As Boisliveau notes, it is intriguing that the Qurʾan discusses such challenges at all. It could simply ignore the claims of its opponents and get on with its own claims. To Boisliveau, however, this is the way for the Qurʾan to make its own claims: by raising the views of opponents (whether real or fictional), the Qurʾan is able to refute them and thereby to articulate the case that it comes from God. All of this back and forth, in other words, is a rhetorical strategy, and an effective one at that.
Another strategy the Qurʾan uses to insist on its heavenly origin is to align itself with earlier revelations: “This Qurʾan could not have been fabricated by anyone besides Allah; rather it is a confirmation of what was [revealed] before it.” (Q 10:37a). In places the Qurʾan seems to say that the only thing that distinguishes it from earlier revelations is its language: “Before it the Book of Moses was a guide and a mercy, and this is a Book which confirms it, in the Arabic language” (Q 46:12). Here we begin to understand why the Qurʾan cares so much about its Arabic-ness. Muhammad is a prophet like other prophets before him, but he is the first prophet sent to the Arabs.
Or do they say, “He has forged it”? Say: “Do they say, ‘He has fabricated it’? Rather it is the truth from your Lord, that you may warn a people to whom there did not come any warner before you, so that they may be guided [to the right path].” (Q 32:3)
In this light the Qurʾan presents Muhammad as the “gentile” prophet, the prophet to those who had not yet received revelation: “It is He who sent to the gentiles (al-ummiyyin) an apostle from among themselves” (Q 62:2a).

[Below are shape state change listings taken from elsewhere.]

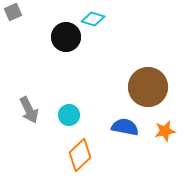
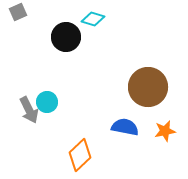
gray square: moved 5 px right
cyan circle: moved 22 px left, 13 px up
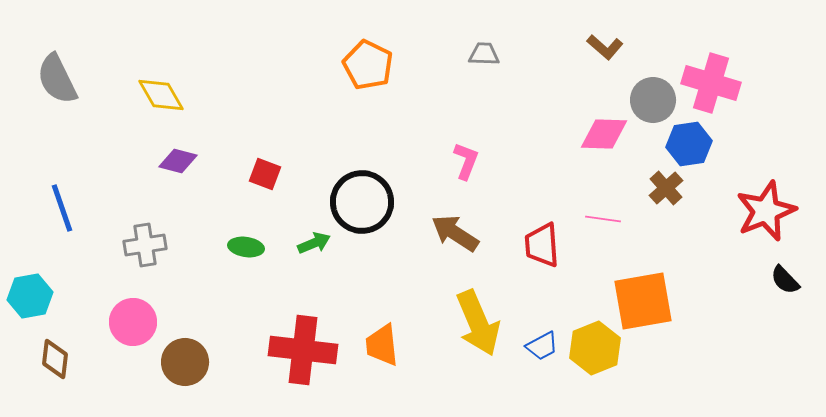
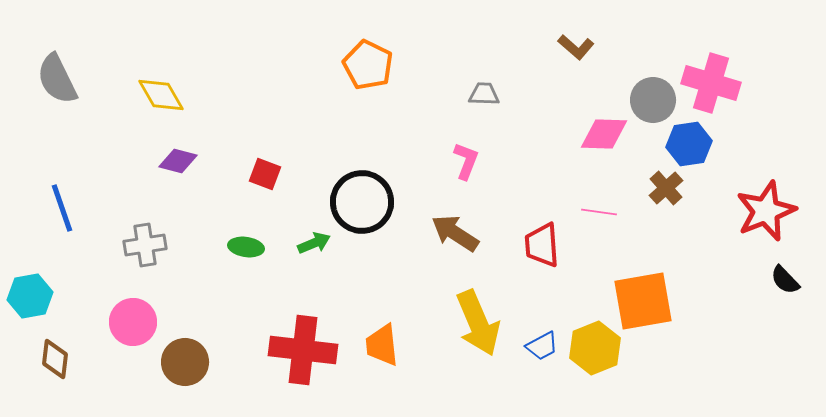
brown L-shape: moved 29 px left
gray trapezoid: moved 40 px down
pink line: moved 4 px left, 7 px up
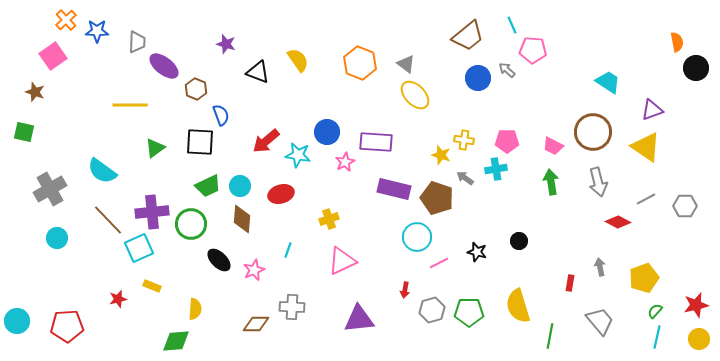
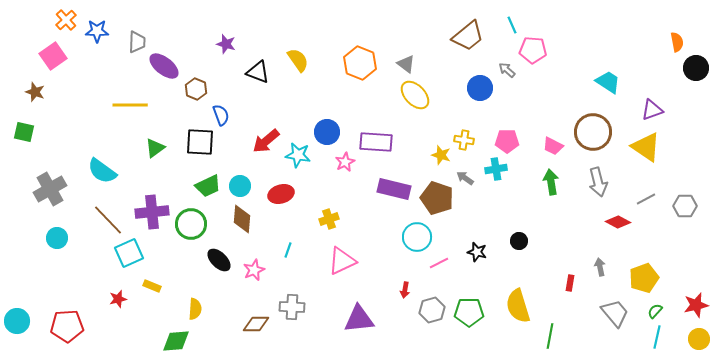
blue circle at (478, 78): moved 2 px right, 10 px down
cyan square at (139, 248): moved 10 px left, 5 px down
gray trapezoid at (600, 321): moved 15 px right, 8 px up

The Qurʾan also insists that Muhammad is found in the scriptures of Jews and Christians, when it refers to “the gentile prophet, whose mention they find written with them in the Tawrat and the Injil … .” (Q 7:157).
The Qurʾan’s references to Jewish and Christian scripture suggest that it was proclaimed among a people who had clear ideas about prophets and heavenly books. They imply, in other words, that the Qurʾan was preached in the midst of Jews and Christians and not in the midst of idolatrous pagans, as is traditionally assumed.
Yet if the case the Qurʾan makes for its own validity seems to depend on the validity of the scriptures of the Jews and Christians, the Qurʾan also accuses Jews and Christians of misreading their scriptures, and of forging new, false, scriptures (perhaps because the Qurʾan’s author did not find Muhammad in them). In the end, therefore, only the Qurʾan is an authentic scripture, a perspective Boisliveau calls, “le monopole de la communication divine.”
The Qurʾan, then, is ultimately very much concerned with itself. The heart of the Qurʾanic message is the case the Qurʾan makes for its heavenly origin. But what of this case? To Boisliveau, the way in which the Qurʾan argues that it comes from God is ultimately a “self-canonization.” She reduces the logic of the Qurʾan’s arguments to the following formula:
The Qurʾan comes from God,
and thus what it says is true.
And because it says that it comes from God and that what it says is true,
it thus comes from God.
Or, put more succinctly: le Coran vient de Dieu parce qu’il vient de Dieu, “The Qurʾan comes from God because it comes from God.